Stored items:

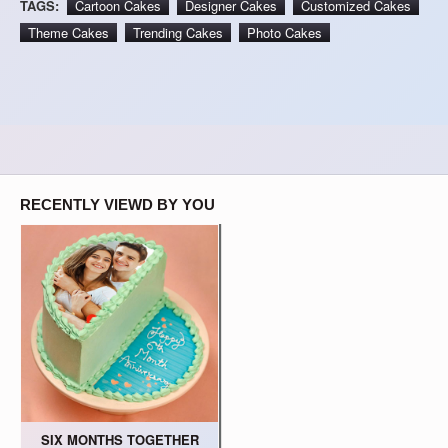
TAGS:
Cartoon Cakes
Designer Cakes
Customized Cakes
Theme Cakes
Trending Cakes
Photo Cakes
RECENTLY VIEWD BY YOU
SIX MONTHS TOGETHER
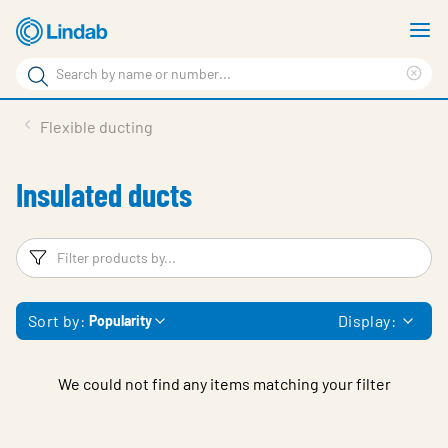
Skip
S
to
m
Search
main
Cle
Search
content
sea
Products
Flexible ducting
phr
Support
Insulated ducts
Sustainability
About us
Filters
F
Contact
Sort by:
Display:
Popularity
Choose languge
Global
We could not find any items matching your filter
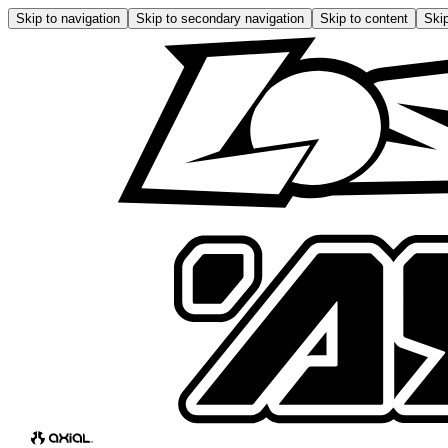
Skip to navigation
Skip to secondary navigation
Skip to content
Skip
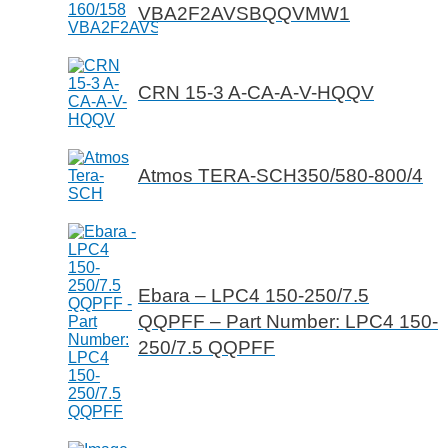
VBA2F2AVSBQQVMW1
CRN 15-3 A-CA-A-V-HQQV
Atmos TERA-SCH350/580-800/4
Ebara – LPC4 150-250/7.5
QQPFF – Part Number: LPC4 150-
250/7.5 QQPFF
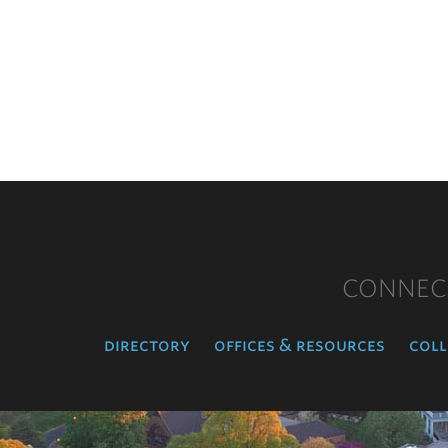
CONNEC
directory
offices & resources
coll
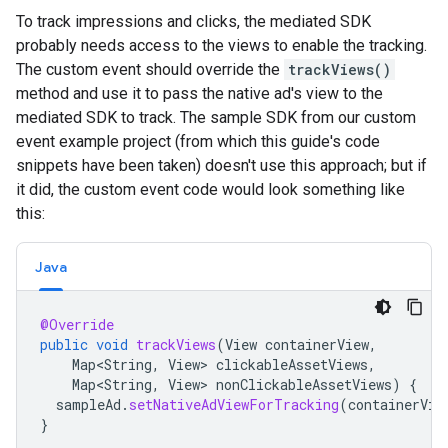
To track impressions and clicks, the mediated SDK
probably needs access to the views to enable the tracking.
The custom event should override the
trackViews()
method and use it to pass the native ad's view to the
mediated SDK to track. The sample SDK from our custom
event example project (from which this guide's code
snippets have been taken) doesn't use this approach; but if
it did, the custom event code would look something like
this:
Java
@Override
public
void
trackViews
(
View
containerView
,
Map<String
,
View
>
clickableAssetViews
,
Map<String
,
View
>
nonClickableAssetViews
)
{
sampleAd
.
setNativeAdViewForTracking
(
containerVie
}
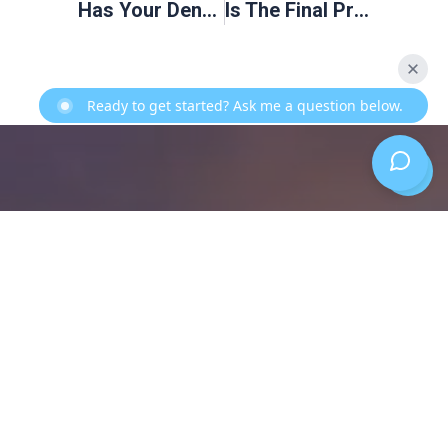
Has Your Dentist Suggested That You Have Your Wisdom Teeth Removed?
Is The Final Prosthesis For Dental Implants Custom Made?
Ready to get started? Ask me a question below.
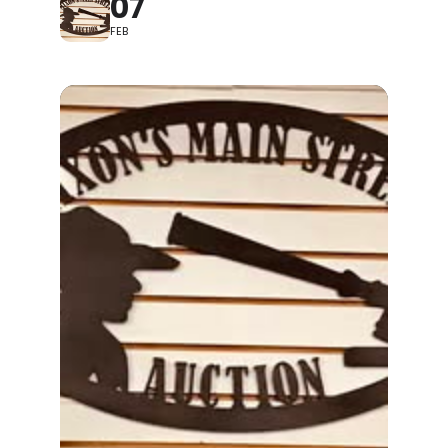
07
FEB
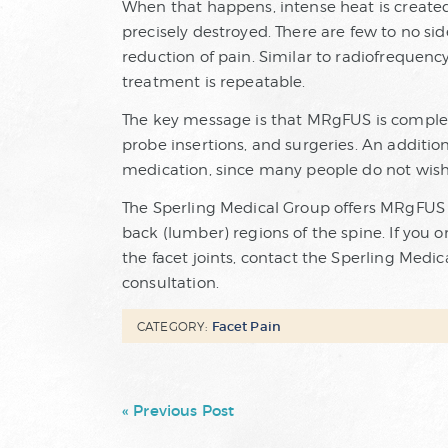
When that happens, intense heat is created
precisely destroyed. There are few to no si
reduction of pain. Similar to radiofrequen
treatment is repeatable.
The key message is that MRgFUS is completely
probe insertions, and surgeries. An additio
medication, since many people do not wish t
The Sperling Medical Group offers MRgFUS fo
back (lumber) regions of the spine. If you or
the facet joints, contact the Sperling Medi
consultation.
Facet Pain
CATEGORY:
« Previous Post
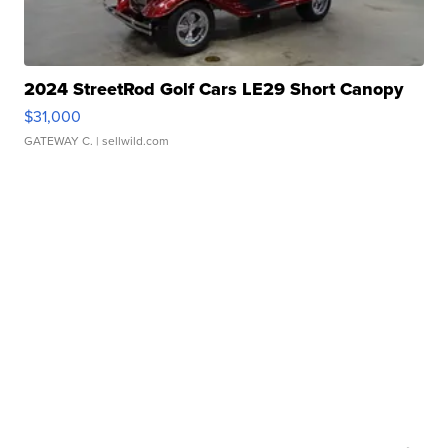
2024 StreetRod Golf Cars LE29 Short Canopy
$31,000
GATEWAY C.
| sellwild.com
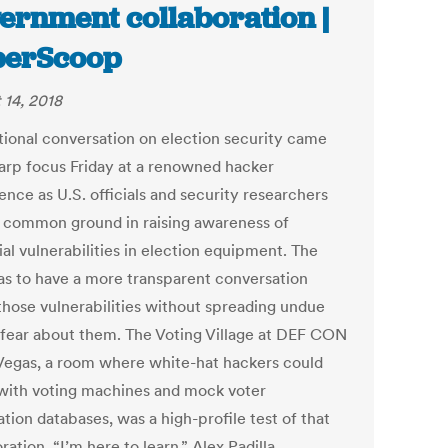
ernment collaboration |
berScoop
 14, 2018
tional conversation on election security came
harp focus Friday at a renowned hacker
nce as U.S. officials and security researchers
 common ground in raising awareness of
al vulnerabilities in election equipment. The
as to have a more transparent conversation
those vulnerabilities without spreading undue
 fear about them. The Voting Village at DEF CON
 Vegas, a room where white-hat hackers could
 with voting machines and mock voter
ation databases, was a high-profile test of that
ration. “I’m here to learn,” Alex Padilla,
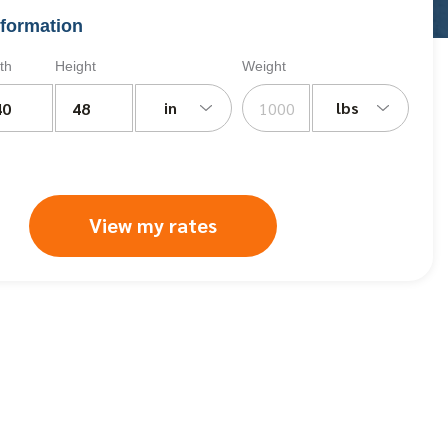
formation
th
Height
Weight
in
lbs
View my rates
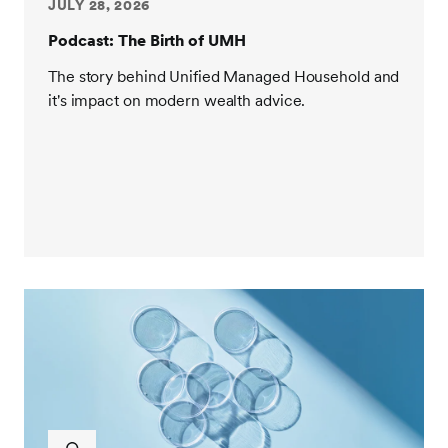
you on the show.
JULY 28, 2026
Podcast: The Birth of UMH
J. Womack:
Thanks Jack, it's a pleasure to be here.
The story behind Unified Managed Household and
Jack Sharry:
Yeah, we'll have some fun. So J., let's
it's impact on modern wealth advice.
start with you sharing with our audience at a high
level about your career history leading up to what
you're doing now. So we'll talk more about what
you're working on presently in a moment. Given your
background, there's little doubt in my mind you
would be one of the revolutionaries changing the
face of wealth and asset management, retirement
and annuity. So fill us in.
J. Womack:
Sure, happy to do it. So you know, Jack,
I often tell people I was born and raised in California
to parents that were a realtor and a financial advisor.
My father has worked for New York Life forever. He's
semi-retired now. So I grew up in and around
--
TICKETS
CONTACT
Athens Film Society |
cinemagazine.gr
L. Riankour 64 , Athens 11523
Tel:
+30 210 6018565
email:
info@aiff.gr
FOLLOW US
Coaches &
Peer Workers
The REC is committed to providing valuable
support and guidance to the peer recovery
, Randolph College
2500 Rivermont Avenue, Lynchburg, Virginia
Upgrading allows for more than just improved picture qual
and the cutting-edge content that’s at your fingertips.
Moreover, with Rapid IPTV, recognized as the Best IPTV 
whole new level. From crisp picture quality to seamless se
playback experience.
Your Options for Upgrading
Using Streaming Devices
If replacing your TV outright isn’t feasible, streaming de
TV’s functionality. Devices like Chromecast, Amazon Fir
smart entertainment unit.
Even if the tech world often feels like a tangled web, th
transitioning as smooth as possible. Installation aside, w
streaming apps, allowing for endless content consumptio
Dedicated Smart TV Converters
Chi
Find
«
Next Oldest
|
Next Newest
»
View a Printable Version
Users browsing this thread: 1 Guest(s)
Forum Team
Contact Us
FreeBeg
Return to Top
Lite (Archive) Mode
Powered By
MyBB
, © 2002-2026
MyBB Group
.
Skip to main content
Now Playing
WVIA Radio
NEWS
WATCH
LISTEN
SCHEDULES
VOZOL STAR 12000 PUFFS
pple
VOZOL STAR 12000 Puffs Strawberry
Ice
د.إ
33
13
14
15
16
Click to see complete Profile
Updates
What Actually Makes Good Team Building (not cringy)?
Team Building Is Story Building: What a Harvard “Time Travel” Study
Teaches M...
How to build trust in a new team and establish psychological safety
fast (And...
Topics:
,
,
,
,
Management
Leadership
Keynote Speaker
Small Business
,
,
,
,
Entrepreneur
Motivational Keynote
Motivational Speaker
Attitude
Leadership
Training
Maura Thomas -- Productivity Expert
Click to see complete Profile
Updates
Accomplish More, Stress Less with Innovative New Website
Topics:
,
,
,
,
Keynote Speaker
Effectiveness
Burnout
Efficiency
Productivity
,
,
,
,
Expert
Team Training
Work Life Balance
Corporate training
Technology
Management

Task directions
In the records above, find the line with "Skip to secondary navigation". Print exactly from there through the line with "To track impressions", minus the pictures.

Written solution
Skip to secondary navigation
Skip to content
Skip
VBA2F2AVSBQQVMW1
CRN 15-3 A-CA-A-V-HQQV
Atmos TERA-SCH350/580-800/4
Ebara – LPC4 150-250/7.5
QQPFF – Part Number: LPC4 150-
250/7.5 QQPFF
CONNEC
directory
offices & resources
coll
To track impressions and clicks, the mediated SDK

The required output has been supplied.